Elon Musk's SpaceX began making moves on the ground that could eventually lead to the retirement of the company's venerable Falcon 9 reusable launch vehicle, which changed the world. Pause before we even get started to ponder that roughly 145 launches this year could mark the beginning of a long goodbye.
As of this month, Falcon 9 has flown 624 orbital missions with about 621 full mission successes since 2015, for an industry-leading success rate and a launch cadence that entire nation-states can only dream of matching. And SpaceX did it while providing massively reduced costs to its customers — that includes you, American taxpayer — and pioneering operational reusability at scale.

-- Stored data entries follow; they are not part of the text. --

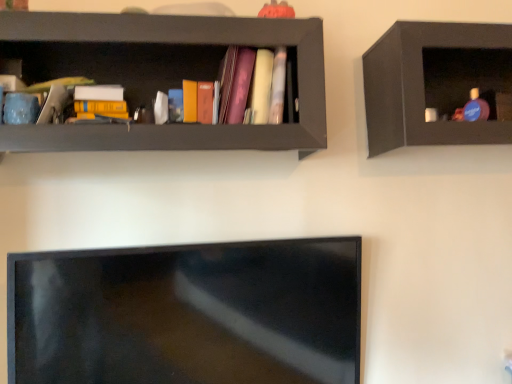 At what (x,y) coordinates should I click in order to perform the action: click on matte black shelf at upper left, positioned as the second shelf in right-to-left order. Please return your answer as a coordinate pair (x, y). This screenshot has height=384, width=512. Looking at the image, I should click on (163, 76).

I want to click on matte pink book at center, so click(x=254, y=86).

Describe the element at coordinates (437, 84) in the screenshot. I see `matte black shelf at upper right, which is the 2th shelf from left to right` at that location.

In order to click on matte black shelf at upper left, positioned as the second shelf in right-to-left order in this screenshot , I will do click(x=163, y=76).

Is matte black shelf at upper right, positioned as the first shelf in right-to-left order, oriented away from matte pink book at center?

No, matte pink book at center is not at the back of matte black shelf at upper right, positioned as the first shelf in right-to-left order.

In terms of height, does matte black shelf at upper right, positioned as the first shelf in right-to-left order, look taller or shorter compared to matte pink book at center?

Considering their sizes, matte black shelf at upper right, positioned as the first shelf in right-to-left order, has more height than matte pink book at center.

Would you say matte black shelf at upper right, positioned as the first shelf in right-to-left order, is to the left or to the right of matte pink book at center in the picture?

From the image, it's evident that matte black shelf at upper right, positioned as the first shelf in right-to-left order, is to the right of matte pink book at center.

Considering the positions of point (426, 127) and point (226, 89), is point (426, 127) closer or farther from the camera than point (226, 89)?

Point (426, 127).

In the image, is matte pink book at center on the left side or the right side of matte black shelf at upper left, the 1th shelf viewed from the left?

In the image, matte pink book at center appears on the right side of matte black shelf at upper left, the 1th shelf viewed from the left.

Is matte pink book at center not close to matte black shelf at upper left, the 1th shelf viewed from the left?

matte pink book at center is actually quite close to matte black shelf at upper left, the 1th shelf viewed from the left.

From a real-world perspective, between matte pink book at center and matte black shelf at upper left, positioned as the second shelf in right-to-left order, who is vertically higher?

From a 3D spatial view, matte pink book at center is above.

Between point (266, 80) and point (263, 130), which one is positioned behind?

Positioned behind is point (266, 80).

Identify the location of the 2nd shelf located beneath the matte pink book at center (from a real-world perspective). The width and height of the screenshot is (512, 384). (437, 84).

From a real-world perspective, is matte pink book at center above or below matte black shelf at upper right, which is the 2th shelf from left to right?

Clearly, from a real-world perspective, matte pink book at center is above matte black shelf at upper right, which is the 2th shelf from left to right.

Which point is more distant from viewer, (230, 57) or (419, 76)?

Positioned behind is point (230, 57).

From the image's perspective, is matte pink book at center located beneath matte black shelf at upper right, positioned as the first shelf in right-to-left order?

Yes.

From a real-world perspective, is matte black shelf at upper right, which is the 2th shelf from left to right, located beneath matte black shelf at upper left, the 1th shelf viewed from the left?

Yes, from a real-world perspective, matte black shelf at upper right, which is the 2th shelf from left to right, is under matte black shelf at upper left, the 1th shelf viewed from the left.

Considering the positions of objects matte black shelf at upper right, which is the 2th shelf from left to right, and matte black shelf at upper left, positioned as the second shelf in right-to-left order, in the image provided, who is behind, matte black shelf at upper right, which is the 2th shelf from left to right, or matte black shelf at upper left, positioned as the second shelf in right-to-left order,?

A: matte black shelf at upper right, which is the 2th shelf from left to right, is behind.

Are matte black shelf at upper right, which is the 2th shelf from left to right, and matte black shelf at upper left, the 1th shelf viewed from the left, making contact?

matte black shelf at upper right, which is the 2th shelf from left to right, and matte black shelf at upper left, the 1th shelf viewed from the left, are not in contact.

Can you confirm if matte black shelf at upper right, positioned as the first shelf in right-to-left order, is wider than matte black shelf at upper left, positioned as the second shelf in right-to-left order?

In fact, matte black shelf at upper right, positioned as the first shelf in right-to-left order, might be narrower than matte black shelf at upper left, positioned as the second shelf in right-to-left order.

From their relative heights in the image, would you say matte black shelf at upper left, the 1th shelf viewed from the left, is taller or shorter than matte pink book at center?

matte black shelf at upper left, the 1th shelf viewed from the left, is taller than matte pink book at center.

How different are the orientations of matte black shelf at upper left, positioned as the second shelf in right-to-left order, and matte pink book at center in degrees?

The angular difference between matte black shelf at upper left, positioned as the second shelf in right-to-left order, and matte pink book at center is 0.366 degrees.

Considering the relative positions of matte black shelf at upper left, the 1th shelf viewed from the left, and matte pink book at center in the image provided, is matte black shelf at upper left, the 1th shelf viewed from the left, to the left of matte pink book at center from the viewer's perspective?

Indeed, matte black shelf at upper left, the 1th shelf viewed from the left, is positioned on the left side of matte pink book at center.

From a real-world perspective, which is physically above, matte black shelf at upper left, positioned as the second shelf in right-to-left order, or matte pink book at center?

In real-world perspective, matte pink book at center is above.

From a real-world perspective, which is physically below, matte black shelf at upper left, positioned as the second shelf in right-to-left order, or matte black shelf at upper right, which is the 2th shelf from left to right?

matte black shelf at upper right, which is the 2th shelf from left to right.

Do you think matte black shelf at upper left, the 1th shelf viewed from the left, is within matte black shelf at upper right, which is the 2th shelf from left to right, or outside of it?

The correct answer is: outside.

At what (x,y) coordinates should I click in order to perform the action: click on shelf above the matte black shelf at upper right, positioned as the first shelf in right-to-left order (from a real-world perspective). Please return your answer as a coordinate pair (x, y). Image resolution: width=512 pixels, height=384 pixels. Looking at the image, I should click on (163, 76).

What are the coordinates of `shelf that appears above the matte pink book at center (from the image's perspective)` in the screenshot? It's located at (437, 84).

Find the location of a particular element. This screenshot has height=384, width=512. shelf that is the 1st object directly below the matte pink book at center (from a real-world perspective) is located at coordinates (163, 76).

Estimate the real-world distances between objects in this image. Which object is closer to matte black shelf at upper right, positioned as the first shelf in right-to-left order, matte black shelf at upper left, the 1th shelf viewed from the left, or matte pink book at center?

Based on the image, matte pink book at center appears to be nearer to matte black shelf at upper right, positioned as the first shelf in right-to-left order.

Estimate the real-world distances between objects in this image. Which object is further from matte black shelf at upper left, the 1th shelf viewed from the left, matte pink book at center or matte black shelf at upper right, positioned as the first shelf in right-to-left order?

Among the two, matte black shelf at upper right, positioned as the first shelf in right-to-left order, is located further to matte black shelf at upper left, the 1th shelf viewed from the left.

From the image, which object appears to be nearer to matte pink book at center, matte black shelf at upper right, positioned as the first shelf in right-to-left order, or matte black shelf at upper left, positioned as the second shelf in right-to-left order?

Based on the image, matte black shelf at upper left, positioned as the second shelf in right-to-left order, appears to be nearer to matte pink book at center.

Estimate the real-world distances between objects in this image. Which object is closer to matte black shelf at upper left, the 1th shelf viewed from the left, matte black shelf at upper right, positioned as the first shelf in right-to-left order, or matte pink book at center?

Based on the image, matte pink book at center appears to be nearer to matte black shelf at upper left, the 1th shelf viewed from the left.

Looking at the image, which one is located further to matte black shelf at upper right, which is the 2th shelf from left to right, matte pink book at center or matte black shelf at upper left, positioned as the second shelf in right-to-left order?

matte black shelf at upper left, positioned as the second shelf in right-to-left order.

From the image, which object appears to be nearer to matte pink book at center, matte black shelf at upper left, the 1th shelf viewed from the left, or matte black shelf at upper right, positioned as the first shelf in right-to-left order?

Among the two, matte black shelf at upper left, the 1th shelf viewed from the left, is located nearer to matte pink book at center.

Find the location of a particular element. book between matte black shelf at upper left, positioned as the second shelf in right-to-left order, and matte black shelf at upper right, positioned as the first shelf in right-to-left order, from left to right is located at coordinates (254, 86).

Nevertheless, for the first time, Falcon 9 will fly fewer missions this year than the previous year, as the company retools its Cape Canaveral launch facilities for the massive Starship. “With 39A becoming a primarily Falcon Heavy and Starship pad, we don’t actually need two operational droneships on the East Coast to maintain our Falcon manifest,” SpaceX vice president of launch recently posted. And SpaceX president Gwynne Shotwell said earlier this year, "This year we’ll still launch a lot, but not as much... And then we’ll tail off our launches as Starship is coming online."
There's an FAA notice for the next Starship flight test on May 12 (with a backup slot on May 13), though the closer we get to that date without an actual announcement from SpaceX, the less likely it seems. But there are reasons for optimism that Starship development this year will look more like 2024's frenetic pace than last year's comparatively glacial speed.

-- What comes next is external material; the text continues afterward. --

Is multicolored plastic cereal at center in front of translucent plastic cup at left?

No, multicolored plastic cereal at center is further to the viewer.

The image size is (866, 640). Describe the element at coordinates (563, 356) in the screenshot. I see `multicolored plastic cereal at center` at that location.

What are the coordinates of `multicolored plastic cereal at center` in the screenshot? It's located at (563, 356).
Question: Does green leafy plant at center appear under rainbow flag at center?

Broadly speaking, Starship has two missions.
The first is serving as a revolutionary low-cost/high-volume Low Earth Orbit (LEO) launch vehicle. Once Starship is proven, perhaps by the end of the year, SpaceX can finally begin sending up the bigger, faster Starlink Version 3 satellites 60 at a time.

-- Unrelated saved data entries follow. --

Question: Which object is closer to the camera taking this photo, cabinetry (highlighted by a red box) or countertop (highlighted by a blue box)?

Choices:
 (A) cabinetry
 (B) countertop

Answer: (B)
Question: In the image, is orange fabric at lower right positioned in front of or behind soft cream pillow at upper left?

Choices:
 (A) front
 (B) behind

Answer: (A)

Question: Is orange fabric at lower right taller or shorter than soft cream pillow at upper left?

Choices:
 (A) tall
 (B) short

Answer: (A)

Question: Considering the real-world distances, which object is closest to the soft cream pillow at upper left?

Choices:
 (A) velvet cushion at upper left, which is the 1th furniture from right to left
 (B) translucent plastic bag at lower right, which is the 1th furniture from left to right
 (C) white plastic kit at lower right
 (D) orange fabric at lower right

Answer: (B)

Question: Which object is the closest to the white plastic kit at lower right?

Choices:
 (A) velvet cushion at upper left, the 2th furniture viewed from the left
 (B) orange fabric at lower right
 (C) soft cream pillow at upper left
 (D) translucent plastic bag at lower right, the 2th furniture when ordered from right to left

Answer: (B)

Starship's second mission — sending men and previously impossible payloads to the Moon, Mars, and beyond — is where things get tricky. When Starship enters orbit, it has enough fuel to perform some maneuvers and then return safely to Earth. Getting to the Moon or Mars requires perhaps half a dozen or more other Starships to serve as orbital fueling stations to top off the tanks and send it on its way.
The company has yet to master orbital refueling, but tests should begin this year.
So that's three main missions, since we really ought to include the tanker job.
Why retire a perfectly good rocket like the Falcon, even if it takes several years? For that, first let's take a closer look at Starlink, which is the Falcon's main customer.
A single Falcon 9 launch increases Starlink capacity by roughly 2.5 terabits per second (Tbps), and the launch itself costs the company an estimated $15-$28 million. (External customers pay $74 million, still the cheapest in the industry.) But a single Starship mission increases Starlink capacity by 60 Tbps for less than $10 million for the launch. That's more than 20 times added capacity at a total launch cost roughly 50%-66% lower.
Starlink revolutionized internet service, at least in harder-to-reach places. Starship will revolutionize Starlink.
SpaceX hopes to reduce the cost per kilogram to orbit by 90% or more. You read that right. Most people have zero clue how Starship changes things, but its cost, capacity, and reach (when refueled) make the impossible merely difficult.
How about customers like NASA, the NSA, or private firms? Won't they still have use for Falcon 9?
Maybe not — scale economics work best when Starship is the default launch system.
Getting Starship's cost-to-orbit down to where Musk wants it means flying in volume. Once Starship is in full production, every Falcon 9 launch takes away from that volume. It might seem absurd that a rocket capable of carrying five or six times more cargo to orbit could eventually cost one-third the price (or someday even less) to launch, but that's the goal. The sooner SpaceX transitions to Starship at scale, the sooner it reaches those economics.
And if there's not enough commercial demand to fill a particular Starship flight? SpaceX already does ride-sharing, and could fill the excess cargo capacity with Starlink or xAI satellites.
Still, Falcon 9 changed and revitalized the launch industry and human enthusiasm for space. Part of me hopes there will always be one flying.